Egyszerre aztán Péter *elveszik*, s néha öt perc is beletelik, mire újra felbukkan kócos feje a látóhatáron.

Which form is correct. According to my dictionary, elv*é*sz is correct (inf. elv*e*szni, with short *e*). I suppose it means that "Péter disappears/is disappearing" (present tense) and not something else.


----------



## arlett

Hello bibax,

In my opinion, they are all fine to use.
Originally, the correct form is *elvész* - though I must admit, it sounds literary and somewhat old-fashioned (to me at least), but it's grammatical.
*Elvesz* is not the most natural-sounding in your example above, but it's deemed correct. 
*Elveszik* is fine and that's what I would use in normal speech (though in your example elvész sounds fine as the whole sentence is a little stilted.)
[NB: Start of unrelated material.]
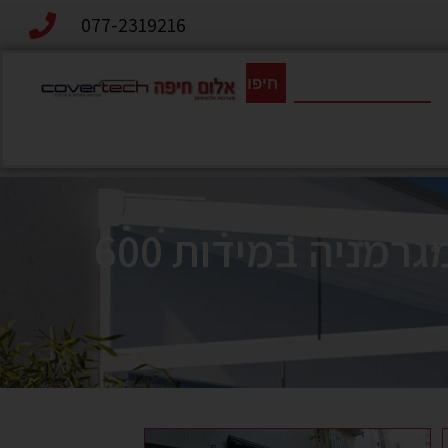
077-2319216
חיפוש
התקנת סוכך חשמלי דגם SEMINA יבוא קומפלט מגרמניה במידות 600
However, *elvesz* or *elveszik* can be tricky as the verbs *elveszni* (to get lost or disappear) and *elvenni* (to take away / snatch) can be conjugated similarly, so the exact meaning depends on the context.

The meanings are:

elvész - he/she disappears
elvesz - 1) he/she disappears 2) he/she takes sg away
elveszik - 1 ) he/she disappears 2) they take sg away

Even with that, I suggest that you use *elveszik* instead of *elvész *as the latter has a little old-fashioned ring to it.


----------



## bibax

Thanks. So Móra Ferenc originally used the form *elvész* and the author of the texbook (Blaskovics József) deliberately changed it to the more natural-sounding form *elveszik*. IMHO *elveszik* is more regular than *elvész* (elveszni: elveszek, elveszel, elveszik, ..., elvesztem, elvesznék, no other form with long *é*, only elv*é*sz), elveszni/elveszik looks like a common regular _ik_-verb.

EDIT: Now I've realized that the 1st person sing. would have to be *elveszem* (_ik_-verb), not *elveszek*. Which form is correct?


----------



## Torontal

I agree with arlett.
*
Elvész* is imo more archaic or literary but all 3 are correct. I think to _be/get lost _is a slightly more accurate translation, _disappear _is rather _eltűnik_.

It is not a true ikes verb, *elveszik *is considered to be a vernacular form, but to be honest, it sounds to be the most natural to my ears.

But as it is not a real ikes verb, _elveszem _is incorrect in 1st person singular.

The present indicative conjucation is:

sing:
1. *elveszek *
2. *elveszel *
3. *elvesz/elvész/elveszik* (all 3 are theoretically correct)

plural:
1. _*elveszünk*_
2. *elvesztek*
3. *elvesznek *


----------